*Exercise goal*
Given the material below, return only the lines starting at the line with "este tankoljon, amikor" and ending at the line with "Tapi tenang saja, karena", exactly as they appear.
● ● ●
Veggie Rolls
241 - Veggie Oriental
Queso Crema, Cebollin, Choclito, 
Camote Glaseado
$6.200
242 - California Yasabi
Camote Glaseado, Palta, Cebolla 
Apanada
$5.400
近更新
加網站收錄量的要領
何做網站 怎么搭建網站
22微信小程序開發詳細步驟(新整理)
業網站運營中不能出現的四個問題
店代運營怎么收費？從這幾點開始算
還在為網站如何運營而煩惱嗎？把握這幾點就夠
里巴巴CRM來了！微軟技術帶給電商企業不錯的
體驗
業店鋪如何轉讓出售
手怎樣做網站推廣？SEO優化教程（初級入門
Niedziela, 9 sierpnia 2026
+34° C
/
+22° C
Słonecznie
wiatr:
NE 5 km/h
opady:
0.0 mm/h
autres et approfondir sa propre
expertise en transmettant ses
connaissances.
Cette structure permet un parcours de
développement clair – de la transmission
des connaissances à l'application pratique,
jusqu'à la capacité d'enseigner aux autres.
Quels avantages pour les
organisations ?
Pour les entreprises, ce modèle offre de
● ● ●
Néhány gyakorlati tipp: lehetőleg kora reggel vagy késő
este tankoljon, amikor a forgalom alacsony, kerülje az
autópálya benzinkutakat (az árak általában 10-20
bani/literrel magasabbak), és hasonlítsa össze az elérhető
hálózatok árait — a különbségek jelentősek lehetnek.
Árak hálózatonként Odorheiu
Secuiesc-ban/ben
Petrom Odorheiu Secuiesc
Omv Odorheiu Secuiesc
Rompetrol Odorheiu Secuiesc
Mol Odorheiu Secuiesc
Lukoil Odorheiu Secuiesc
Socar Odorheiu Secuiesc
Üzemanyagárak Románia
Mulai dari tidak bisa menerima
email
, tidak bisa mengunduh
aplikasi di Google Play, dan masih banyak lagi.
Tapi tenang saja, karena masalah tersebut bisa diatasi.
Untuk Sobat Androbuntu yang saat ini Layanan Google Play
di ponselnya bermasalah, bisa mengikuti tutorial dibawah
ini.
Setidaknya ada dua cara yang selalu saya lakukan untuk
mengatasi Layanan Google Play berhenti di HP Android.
● ● ●
*Answer below*
este tankoljon, amikor a forgalom alacsony, kerülje az
autópálya benzinkutakat (az árak általában 10-20
bani/literrel magasabbak), és hasonlítsa össze az elérhető
hálózatok árait — a különbségek jelentősek lehetnek.
Árak hálózatonként Odorheiu
Secuiesc-ban/ben
Petrom Odorheiu Secuiesc
Omv Odorheiu Secuiesc
Rompetrol Odorheiu Secuiesc
Mol Odorheiu Secuiesc
Lukoil Odorheiu Secuiesc
Socar Odorheiu Secuiesc
Üzemanyagárak Románia
Mulai dari tidak bisa menerima
email
, tidak bisa mengunduh
aplikasi di Google Play, dan masih banyak lagi.
Tapi tenang saja, karena masalah tersebut bisa diatasi.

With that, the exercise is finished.